2Section 939A of the Dodd–Frank Act requires federal agencies to review regulations that require the use of an assessment of creditworthiness of a security or money market instrument and any references to, or requirements in, those regulations regarding credit ratings. Section 939A then requires the agencies to modify the regulations identified during the review to substitute any references to, or requirements of, reliance on credit ratings with such standards of creditworthiness that each agency determines to be appropriate.
4For example, Vazza and Kraemer  report that in 2011 only 20% of all financial firms had speculative grade ratings.
6Information about aggregate bank sector size obtained from the FDIC’ “Statistics on Banking,” which is accessible online at http://www2.fdic.gov/SDI/SOB/.
7The difference between these numbers of defaults and firms shown in Figure 1 is that 105 defaulted banks were included in the first development sample and were thus unavailable for out-of-sample testing.

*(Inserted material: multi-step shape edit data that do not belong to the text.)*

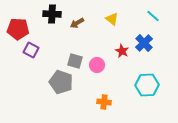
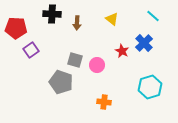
brown arrow: rotated 56 degrees counterclockwise
red pentagon: moved 2 px left, 1 px up
purple square: rotated 28 degrees clockwise
gray square: moved 1 px up
cyan hexagon: moved 3 px right, 2 px down; rotated 15 degrees counterclockwise
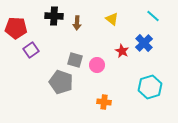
black cross: moved 2 px right, 2 px down
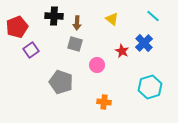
red pentagon: moved 1 px right, 1 px up; rotated 25 degrees counterclockwise
gray square: moved 16 px up
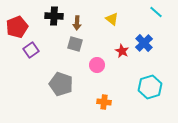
cyan line: moved 3 px right, 4 px up
gray pentagon: moved 2 px down
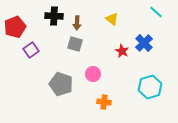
red pentagon: moved 2 px left
pink circle: moved 4 px left, 9 px down
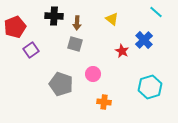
blue cross: moved 3 px up
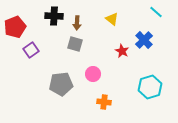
gray pentagon: rotated 25 degrees counterclockwise
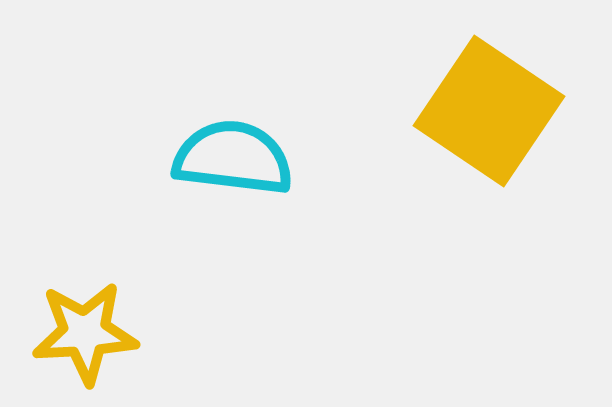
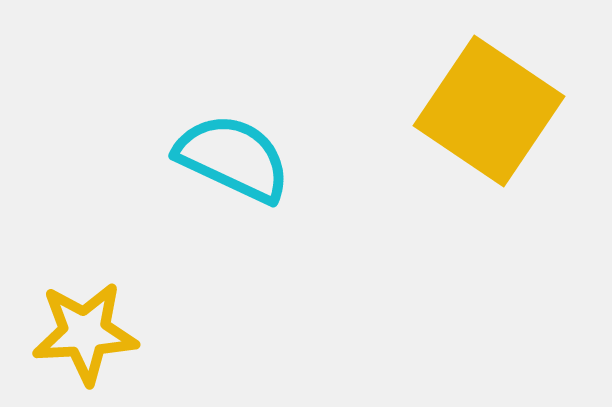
cyan semicircle: rotated 18 degrees clockwise
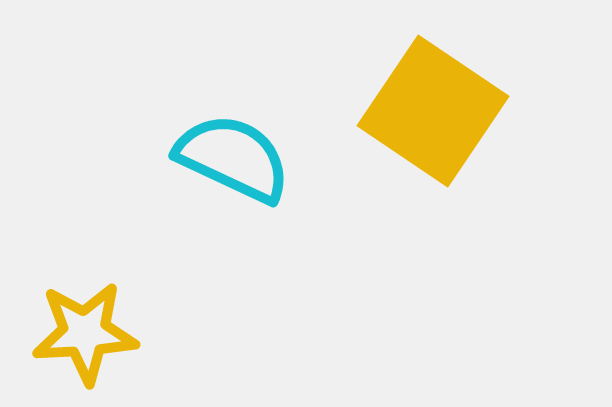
yellow square: moved 56 px left
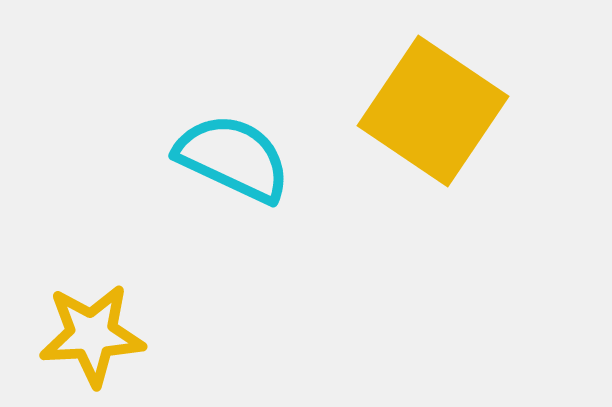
yellow star: moved 7 px right, 2 px down
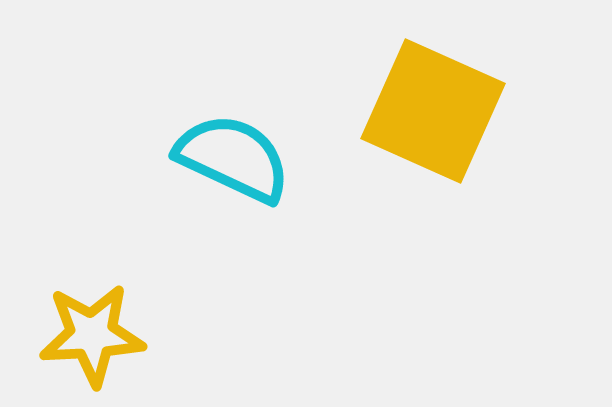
yellow square: rotated 10 degrees counterclockwise
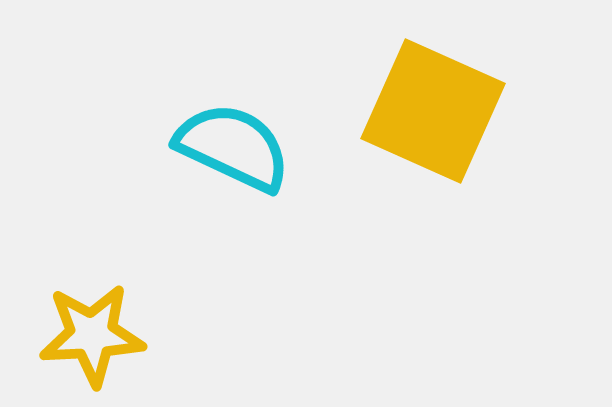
cyan semicircle: moved 11 px up
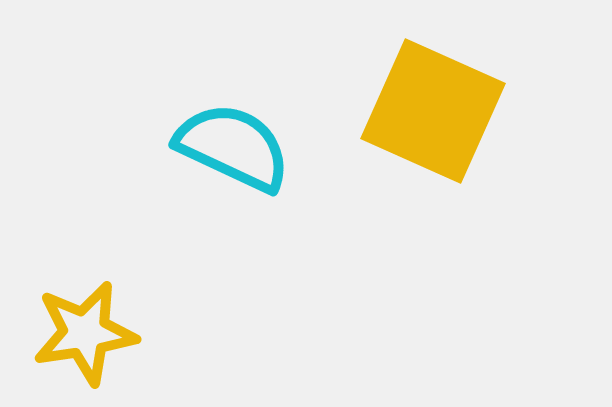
yellow star: moved 7 px left, 2 px up; rotated 6 degrees counterclockwise
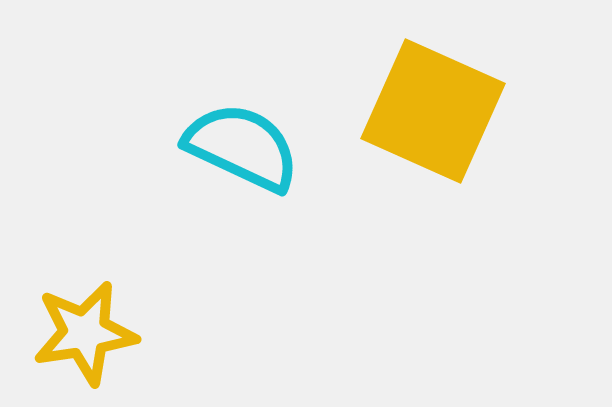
cyan semicircle: moved 9 px right
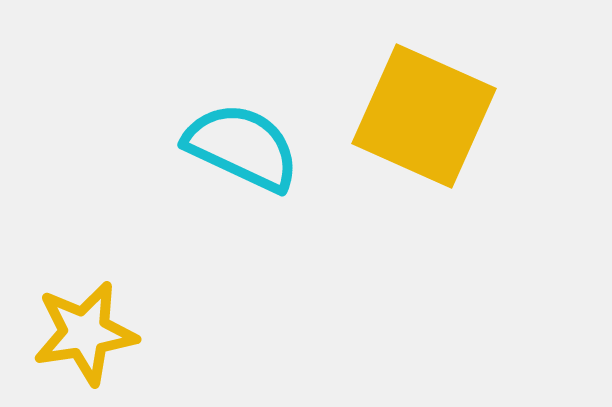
yellow square: moved 9 px left, 5 px down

9Because financial ratios such as ROEs can have very dispersed distributions, I converted firms’ ROEs into standard normal distributions before plotting. This transformation does not change the ordering of firms on the ROE axis.
11That rating map is constructed using PDs from the HPD model for non-bank corporate firms. Then firms are ranked with respect to their model PDs and assigned to rating categories that replicate the number of firms in each rating category in the sample. Finally, implied ratings for U.S. banks are assigned based on their inclusion within PD boundaries determined for each rating category.